#setwd("C:/Users/zxu3/Documents/R/abtesting")
#Please install the following package if the package "readr" is not installed.
#install.packages("readr")
library(readr)
data <- read_csv("abtesting.csv")
## Rows: 38 Columns: 2
## ── Column specification ────────────────────────────────────────────────────────
## Delimiter: ","
## dbl (2): Ads, Purchase
##
## ℹ Use `spec()` to retrieve the full column specification for this data.
## ℹ Specify the column types or set `show_col_types = FALSE` to quiet this message.
ls(data) # list the variables in the dataset
## [1] "Ads" "Purchase"
head(data) #list the first 6 rows of the dataset
## # A tibble: 6 × 2
## Ads Purchase
## <dbl> <dbl>
## 1 1 113
## 2 0 83
## 3 0 52
## 4 1 119
## 5 1 188
## 6 0 99
# creating the factor variable
data$Ads <- factor(data$Ads)
is.factor(data$Ads)
## [1] TRUE
# showing the first 15 rows of the variable "Ads"
data$Ads[1:15]
## [1] 1 0 0 1 1 0 0 1 1 1 0 0 0 1 0
## Levels: 0 1
#now we do the regression analysis and examine the results
summary(lm(Purchase~Ads, data = data))
##
## Call:
## lm(formula = Purchase ~ Ads, data = data)
##
## Residuals:
## Min 1Q Median 3Q Max
## -57.000 -23.250 3.071 22.643 51.000
##
## Coefficients:
## Estimate Std. Error t value Pr(>|t|)
## (Intercept) 95.429 6.441 14.816 < 2e-16 ***
## Ads1 41.571 9.630 4.317 0.000118 ***
## ---
## Signif. codes: 0 '***' 0.001 '**' 0.01 '*' 0.05 '.' 0.1 ' ' 1
##
## Residual standard error: 29.52 on 36 degrees of freedom
## Multiple R-squared: 0.3411, Adjusted R-squared: 0.3228
## F-statistic: 18.64 on 1 and 36 DF, p-value: 0.0001184
#Alternatively, you can also use the factor function within the lm function, saving the step of creating the factor variable first.

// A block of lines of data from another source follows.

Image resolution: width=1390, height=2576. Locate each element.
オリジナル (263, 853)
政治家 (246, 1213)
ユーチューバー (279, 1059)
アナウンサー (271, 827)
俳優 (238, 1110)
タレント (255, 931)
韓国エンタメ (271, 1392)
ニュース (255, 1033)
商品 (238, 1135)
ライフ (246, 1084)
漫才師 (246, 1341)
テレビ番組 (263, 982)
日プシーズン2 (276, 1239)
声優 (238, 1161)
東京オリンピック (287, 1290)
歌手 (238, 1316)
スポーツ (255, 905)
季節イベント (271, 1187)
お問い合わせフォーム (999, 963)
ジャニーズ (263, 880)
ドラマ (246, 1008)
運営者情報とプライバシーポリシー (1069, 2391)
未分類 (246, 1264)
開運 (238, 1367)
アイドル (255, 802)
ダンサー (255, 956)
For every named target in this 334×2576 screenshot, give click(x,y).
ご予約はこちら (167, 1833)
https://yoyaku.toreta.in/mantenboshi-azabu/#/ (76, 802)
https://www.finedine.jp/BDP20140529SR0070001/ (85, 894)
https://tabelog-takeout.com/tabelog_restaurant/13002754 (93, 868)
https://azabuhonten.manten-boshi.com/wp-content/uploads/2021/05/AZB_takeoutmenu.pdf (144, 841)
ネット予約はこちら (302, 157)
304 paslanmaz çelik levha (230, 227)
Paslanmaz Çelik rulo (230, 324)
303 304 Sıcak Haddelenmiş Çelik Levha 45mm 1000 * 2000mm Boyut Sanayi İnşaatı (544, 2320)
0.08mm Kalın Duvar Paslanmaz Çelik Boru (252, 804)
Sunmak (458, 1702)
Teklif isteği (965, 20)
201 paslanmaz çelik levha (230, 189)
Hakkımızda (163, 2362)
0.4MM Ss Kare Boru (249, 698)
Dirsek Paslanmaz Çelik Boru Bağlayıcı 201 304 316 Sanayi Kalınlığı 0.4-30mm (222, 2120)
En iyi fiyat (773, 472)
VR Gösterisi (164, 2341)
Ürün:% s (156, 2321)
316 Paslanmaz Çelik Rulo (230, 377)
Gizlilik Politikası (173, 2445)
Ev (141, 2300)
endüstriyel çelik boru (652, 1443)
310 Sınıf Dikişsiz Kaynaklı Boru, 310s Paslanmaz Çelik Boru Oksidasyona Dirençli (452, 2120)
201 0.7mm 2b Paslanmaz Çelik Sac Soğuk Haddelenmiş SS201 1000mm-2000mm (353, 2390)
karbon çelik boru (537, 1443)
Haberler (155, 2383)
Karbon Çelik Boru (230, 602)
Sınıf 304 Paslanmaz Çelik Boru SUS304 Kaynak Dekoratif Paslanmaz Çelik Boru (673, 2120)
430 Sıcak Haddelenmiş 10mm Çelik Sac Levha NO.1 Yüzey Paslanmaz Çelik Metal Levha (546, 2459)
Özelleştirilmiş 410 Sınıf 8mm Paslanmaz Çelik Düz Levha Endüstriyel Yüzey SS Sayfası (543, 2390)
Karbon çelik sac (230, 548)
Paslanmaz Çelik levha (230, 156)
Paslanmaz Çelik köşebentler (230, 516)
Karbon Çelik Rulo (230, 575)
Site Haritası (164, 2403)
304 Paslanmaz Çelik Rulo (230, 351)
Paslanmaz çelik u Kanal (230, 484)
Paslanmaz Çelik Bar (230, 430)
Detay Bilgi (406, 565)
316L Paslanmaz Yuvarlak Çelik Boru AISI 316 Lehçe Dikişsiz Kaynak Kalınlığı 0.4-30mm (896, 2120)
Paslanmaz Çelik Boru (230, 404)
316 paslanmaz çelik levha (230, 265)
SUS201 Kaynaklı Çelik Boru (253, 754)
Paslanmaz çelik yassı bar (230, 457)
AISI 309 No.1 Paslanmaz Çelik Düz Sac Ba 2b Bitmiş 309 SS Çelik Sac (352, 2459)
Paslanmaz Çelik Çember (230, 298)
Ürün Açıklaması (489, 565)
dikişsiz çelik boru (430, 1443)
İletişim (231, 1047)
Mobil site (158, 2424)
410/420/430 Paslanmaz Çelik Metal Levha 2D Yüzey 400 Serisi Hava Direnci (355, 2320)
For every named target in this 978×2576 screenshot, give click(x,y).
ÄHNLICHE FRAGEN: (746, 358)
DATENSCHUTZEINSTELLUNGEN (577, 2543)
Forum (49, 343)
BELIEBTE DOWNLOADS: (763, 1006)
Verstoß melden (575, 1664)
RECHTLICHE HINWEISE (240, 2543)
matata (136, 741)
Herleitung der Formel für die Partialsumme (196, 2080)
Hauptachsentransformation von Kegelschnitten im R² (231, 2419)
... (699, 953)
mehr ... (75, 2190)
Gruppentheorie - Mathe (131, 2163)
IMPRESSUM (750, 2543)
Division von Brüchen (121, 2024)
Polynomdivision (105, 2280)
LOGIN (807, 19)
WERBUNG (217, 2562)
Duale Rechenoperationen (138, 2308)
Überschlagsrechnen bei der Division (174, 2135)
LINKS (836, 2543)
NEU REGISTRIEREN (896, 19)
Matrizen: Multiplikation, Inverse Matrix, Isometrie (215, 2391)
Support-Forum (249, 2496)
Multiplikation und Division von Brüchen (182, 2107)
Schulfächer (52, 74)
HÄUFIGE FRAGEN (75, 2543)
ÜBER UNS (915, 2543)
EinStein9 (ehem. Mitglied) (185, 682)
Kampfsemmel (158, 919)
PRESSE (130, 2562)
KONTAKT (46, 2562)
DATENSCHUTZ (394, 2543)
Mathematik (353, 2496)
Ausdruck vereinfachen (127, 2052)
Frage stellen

summary(lm(Purchase~ factor(Ads), data))
##
## Call:
## lm(formula = Purchase ~ factor(Ads), data = data)
##
## Residuals:
## Min 1Q Median 3Q Max
## -57.000 -23.250 3.071 22.643 51.000
##
## Coefficients:
## Estimate Std. Error t value Pr(>|t|)
## (Intercept) 95.429 6.441 14.816 < 2e-16 ***
## factor(Ads)1 41.571 9.630 4.317 0.000118 ***
## ---
## Signif. codes: 0 '***' 0.001 '**' 0.01 '*' 0.05 '.' 0.1 ' ' 1
##
## Residual standard error: 29.52 on 36 degrees of freedom
## Multiple R-squared: 0.3411, Adjusted R-squared: 0.3228
## F-statistic: 18.64 on 1 and 36 DF, p-value: 0.0001184
Q1: One of the referenced articles is “Understanding R programming over Excel for Data Analysis” from Gap Intelligence. At first, I thought Excel was a sufficient tool for data analysis, as it provides built-in functionalities like pivot tables and regression analysis. But now I think that R is a much more powerful tool for handling large datasets and automating repetitive tasks. The article explains how Excel struggles with large datasets, while R can efficiently process millions of records. It also highlights the advantage of R Markdown for documenting and replicating analyses. This has changed my perspective on using R for more scalable and reproducible data analysis.
Q2: Regression Results (R Analysis) After performing the regression in R, we obtained the following key metrics:
P-value: If the P-value is less than 0.05, we reject the null hypothesis and conclude that advertising exposure has a statistically significant impact on purchase behavior. R-squared: This value tells us how well the independent variable (Ads) explains the variance in the dependent variable (Purchase). A higher R² means a better fit. Coefficients: The coefficient for Ads1 indicates the increase in purchases due to ad exposure, compared to the baseline (no ad exposure). Marketing Implications As a marketing analyst for the company, these results suggest that advertising exposure positively impacts sales. If Ads1 has a high positive coefficient, then increasing ad frequency within an optimal range could enhance sales. However, if the impact plateaus after a certain point (non-linear relationship), we should optimize ad spend to maximize ROI rather than overloading consumers with excessive ads.
Q3: Q3: Comparison of Example 2.1 and Example 2.2 Example 2.1 explicitly converts the Ads variable into a factor before performing the regression, while Example 2.2 does this conversion directly inside the lm() function. The results should be the same since both methods account for categorical variables correctly. However, I prefer Example 2.2 because it is more concise and eliminates an extra step. It simplifies the code while achieving the same statistical results.